At the end of the interminable 1st pregnancy I was literally watching minutes ticktock by because I was three weeks past my due date. Bored, uncomfortable to the degree where even thinking about one more day incubating a beached baby whale would start me crying, there was only one remedy that helped.
My spare-back-up-mom would ring me up almost every afternoon just to chat for a few minutes about anything except the lingering pregnancy. She’d make some wisecrack that made me laugh but never enough to go into labor. Those little phone calls literally saved my pre-post-partum compos mentis. And decades later I still remember that kindness like it was yesterday.
My spare-back-up-mom is turning 88 this year and this cupcake is for her. It is the least I can do for a woman who saved my sanity one joke at a time. The Lemon Raspberry Cupcake was inspired by one of her favorites, a fabulous Lemon Drizzle Cake. The cupcake has the same snappy lemon flavor and the drizzle of lemon icing is replaced with a raspberry cream cheese buttercream infused with Framboise and Limoncello. I am certain she would appreciate the infusion of tipsy in the buttercream.

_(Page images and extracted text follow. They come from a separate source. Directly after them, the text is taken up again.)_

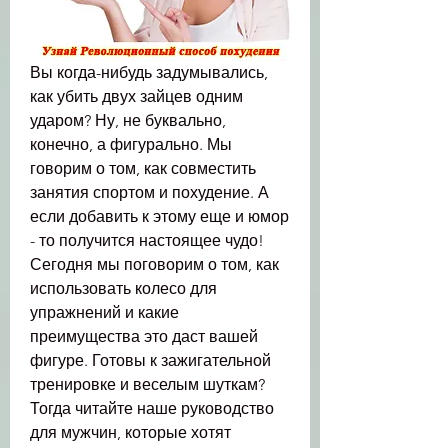
Вы когда-нибудь задумывались, 
как убить двух зайцев одним 
ударом? Ну, не буквально, 
конечно, а фигурально. Мы 
говорим о том, как совместить 
занятия спортом и похудение. А 
если добавить к этому еще и юмор 
- то получится настоящее чудо! 
Сегодня мы поговорим о том, как 
использовать колесо для 
упражнений и какие 
преимущества это даст вашей 
фигуре. Готовы к зажигательной 
тренировке и веселым шуткам? 
Тогда читайте наше руководство 
для мужчин, которые хотят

Once in a while a cupcake is more than just a tiny cake. It just might be a big old bit of love wrapped in a tiny little cake. Or it might even be a thank you treat for someone who should know that she makes the world a little bit more shiny for the rest of us who are lucky enough to know her.
Thank you from the bottom of my cupcake.
|Lemon Raspberry Cupcakes, Gluten Free|| |
- 7 oz. sugar
- zest of one lemon
- 4.5 oz. unsalted butter, room temperature (9 tablespoons)
- 3 large eggs, room temperature
- 1 teaspoon vanilla
- ½ teaspoon lemon oil or flavoring
- 1 teaspoon Limoncello
- 7 oz. GF flour (3 oz. superfine brown rice flour, 3 oz. superfine white rice flour, 1 oz. tapioca starch) (about 1 and ⅓ cups)
- ½ teaspoon baking powder
- ¼ teaspoon baking soda
- ¼ teaspoon kosher salt
- 3 oz. buttermilk (a hefty ⅓ cup)
- 3 oz. (6 tablespoons) unsalted butter, just barely room temperature
- 4 oz. regular cream cheese, chilled and cubed into small pieces
- 16 oz. powdered sugar, sifted (additional 2 oz. if needed)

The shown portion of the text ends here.